Data extract →

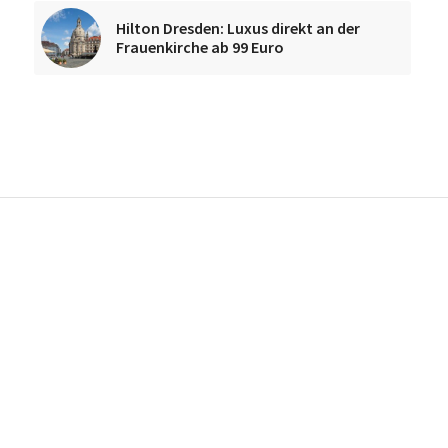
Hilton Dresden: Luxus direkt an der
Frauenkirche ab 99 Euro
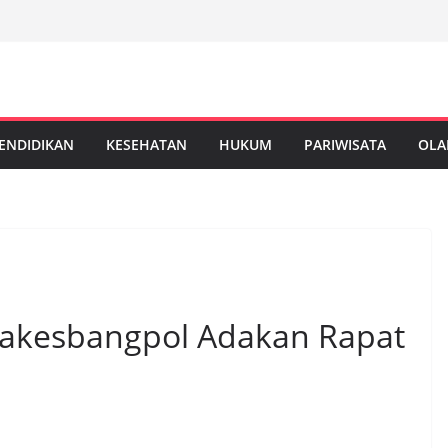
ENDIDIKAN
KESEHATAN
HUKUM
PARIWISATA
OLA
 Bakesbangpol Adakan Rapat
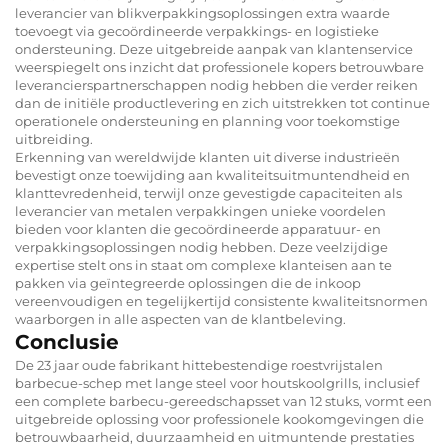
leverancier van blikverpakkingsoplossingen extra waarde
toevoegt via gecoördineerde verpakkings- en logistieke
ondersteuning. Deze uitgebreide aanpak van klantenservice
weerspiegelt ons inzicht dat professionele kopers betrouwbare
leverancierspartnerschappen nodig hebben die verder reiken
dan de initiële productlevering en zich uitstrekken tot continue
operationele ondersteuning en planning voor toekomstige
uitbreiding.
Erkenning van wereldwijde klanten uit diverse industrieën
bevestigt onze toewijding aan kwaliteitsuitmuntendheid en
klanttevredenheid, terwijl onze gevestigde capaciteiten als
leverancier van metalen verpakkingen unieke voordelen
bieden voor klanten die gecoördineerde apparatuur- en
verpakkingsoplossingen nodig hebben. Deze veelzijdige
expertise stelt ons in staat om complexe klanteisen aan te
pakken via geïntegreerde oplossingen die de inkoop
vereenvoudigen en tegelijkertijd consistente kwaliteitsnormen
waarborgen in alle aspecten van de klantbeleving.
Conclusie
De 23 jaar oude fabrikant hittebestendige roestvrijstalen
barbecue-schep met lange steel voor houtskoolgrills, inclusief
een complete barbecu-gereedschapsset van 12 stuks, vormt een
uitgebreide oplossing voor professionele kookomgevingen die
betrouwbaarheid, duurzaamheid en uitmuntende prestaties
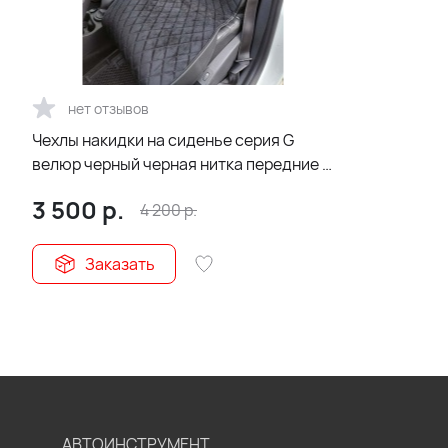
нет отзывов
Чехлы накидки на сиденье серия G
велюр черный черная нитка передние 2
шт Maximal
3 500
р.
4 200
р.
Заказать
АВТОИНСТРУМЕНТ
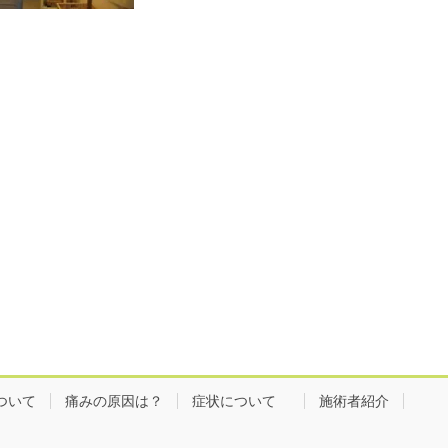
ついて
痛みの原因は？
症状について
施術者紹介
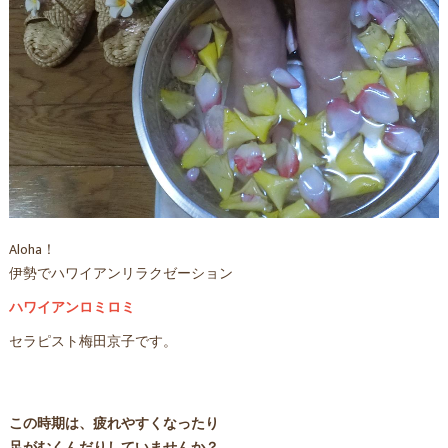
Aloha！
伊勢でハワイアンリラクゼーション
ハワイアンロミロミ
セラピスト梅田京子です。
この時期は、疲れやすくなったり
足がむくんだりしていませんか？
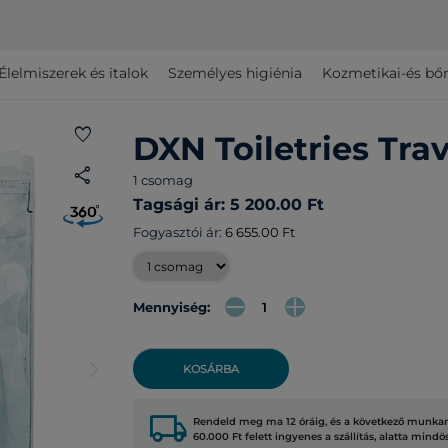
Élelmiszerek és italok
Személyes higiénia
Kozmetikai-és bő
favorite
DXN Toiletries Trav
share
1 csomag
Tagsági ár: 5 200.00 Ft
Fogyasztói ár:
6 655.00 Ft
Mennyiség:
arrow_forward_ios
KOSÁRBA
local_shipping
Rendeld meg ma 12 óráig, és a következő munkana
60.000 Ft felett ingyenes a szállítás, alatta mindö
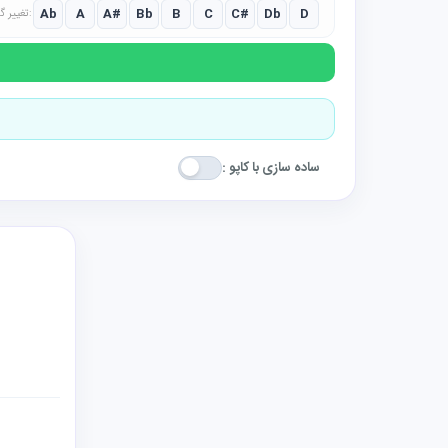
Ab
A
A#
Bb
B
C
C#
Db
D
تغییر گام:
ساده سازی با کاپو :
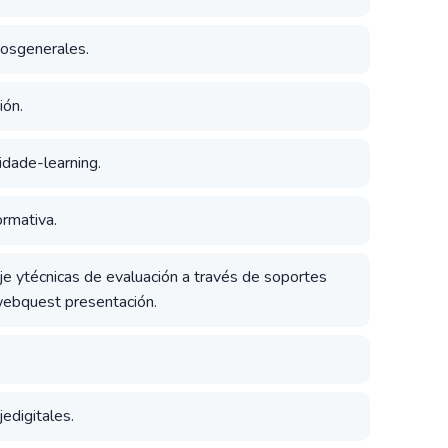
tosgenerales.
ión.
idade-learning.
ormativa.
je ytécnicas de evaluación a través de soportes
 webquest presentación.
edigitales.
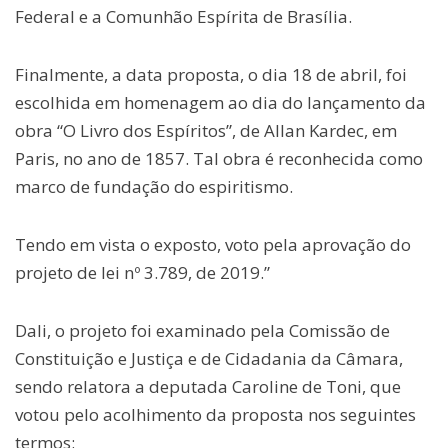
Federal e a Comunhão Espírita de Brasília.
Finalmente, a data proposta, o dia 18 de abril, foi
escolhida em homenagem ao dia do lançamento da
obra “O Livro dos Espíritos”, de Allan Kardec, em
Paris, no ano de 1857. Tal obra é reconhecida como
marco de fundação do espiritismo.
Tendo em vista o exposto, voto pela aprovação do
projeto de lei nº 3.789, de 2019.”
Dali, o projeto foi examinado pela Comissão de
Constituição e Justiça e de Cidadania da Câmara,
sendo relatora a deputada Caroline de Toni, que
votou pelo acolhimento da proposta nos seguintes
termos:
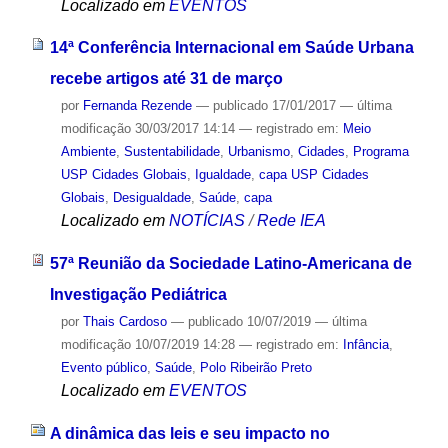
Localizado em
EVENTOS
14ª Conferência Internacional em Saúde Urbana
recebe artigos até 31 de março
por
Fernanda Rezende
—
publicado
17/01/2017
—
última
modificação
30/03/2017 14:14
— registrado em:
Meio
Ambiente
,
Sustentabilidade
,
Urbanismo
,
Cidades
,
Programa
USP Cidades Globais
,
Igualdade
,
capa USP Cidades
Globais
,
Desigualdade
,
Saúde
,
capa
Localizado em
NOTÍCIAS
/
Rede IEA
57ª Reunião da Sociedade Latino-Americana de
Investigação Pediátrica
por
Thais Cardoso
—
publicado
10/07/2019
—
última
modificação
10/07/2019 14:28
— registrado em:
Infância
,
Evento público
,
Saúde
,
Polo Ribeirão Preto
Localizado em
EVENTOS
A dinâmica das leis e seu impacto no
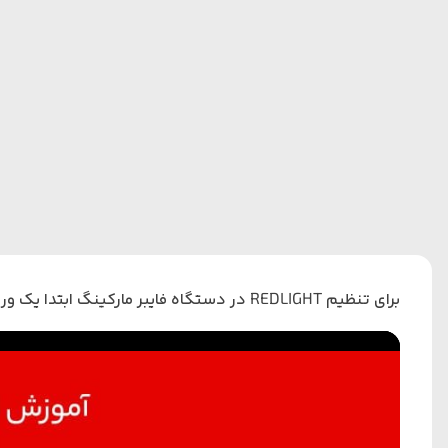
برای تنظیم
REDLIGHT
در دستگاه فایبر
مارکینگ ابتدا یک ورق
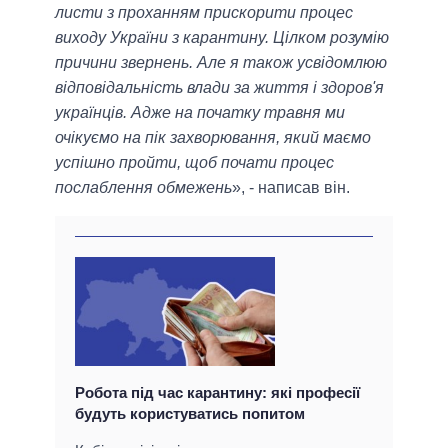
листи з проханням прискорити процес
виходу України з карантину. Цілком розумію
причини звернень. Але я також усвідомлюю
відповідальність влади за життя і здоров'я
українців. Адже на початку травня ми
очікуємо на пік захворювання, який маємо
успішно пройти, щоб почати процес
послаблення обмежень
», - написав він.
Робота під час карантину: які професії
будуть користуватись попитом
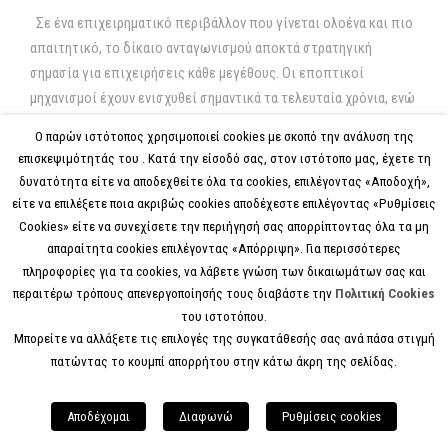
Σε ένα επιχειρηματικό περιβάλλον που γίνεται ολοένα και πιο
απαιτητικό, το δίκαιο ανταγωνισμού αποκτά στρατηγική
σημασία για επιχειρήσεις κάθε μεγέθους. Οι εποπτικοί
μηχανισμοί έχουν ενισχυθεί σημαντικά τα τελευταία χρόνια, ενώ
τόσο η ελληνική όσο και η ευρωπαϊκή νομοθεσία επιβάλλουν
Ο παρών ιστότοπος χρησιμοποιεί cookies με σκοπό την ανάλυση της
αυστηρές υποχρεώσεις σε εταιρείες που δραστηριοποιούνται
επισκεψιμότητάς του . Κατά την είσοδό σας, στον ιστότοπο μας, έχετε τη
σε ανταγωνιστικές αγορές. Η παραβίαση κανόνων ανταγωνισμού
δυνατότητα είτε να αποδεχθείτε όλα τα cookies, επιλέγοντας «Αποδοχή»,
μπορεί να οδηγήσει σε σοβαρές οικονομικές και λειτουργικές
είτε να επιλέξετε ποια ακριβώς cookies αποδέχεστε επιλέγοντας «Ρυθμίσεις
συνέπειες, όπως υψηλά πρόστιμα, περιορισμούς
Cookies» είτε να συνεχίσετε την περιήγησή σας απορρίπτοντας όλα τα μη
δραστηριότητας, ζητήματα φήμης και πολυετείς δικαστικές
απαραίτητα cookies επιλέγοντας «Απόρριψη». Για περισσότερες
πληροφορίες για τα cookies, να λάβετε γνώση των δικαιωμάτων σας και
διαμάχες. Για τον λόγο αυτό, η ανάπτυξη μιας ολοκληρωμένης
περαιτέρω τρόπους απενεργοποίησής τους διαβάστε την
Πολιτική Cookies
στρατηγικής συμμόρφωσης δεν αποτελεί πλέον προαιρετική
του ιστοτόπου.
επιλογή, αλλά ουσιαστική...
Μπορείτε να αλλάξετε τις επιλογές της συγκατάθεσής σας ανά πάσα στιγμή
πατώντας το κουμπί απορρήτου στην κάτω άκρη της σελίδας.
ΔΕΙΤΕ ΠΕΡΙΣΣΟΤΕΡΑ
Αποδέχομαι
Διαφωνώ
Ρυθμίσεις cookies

What is expected → Every line above with the string "obra" in it needs to be copied.

Task result →
obra “O Livro dos Espíritos”, de Allan Kardec, em
Paris, no ano de 1857. Tal obra é reconhecida como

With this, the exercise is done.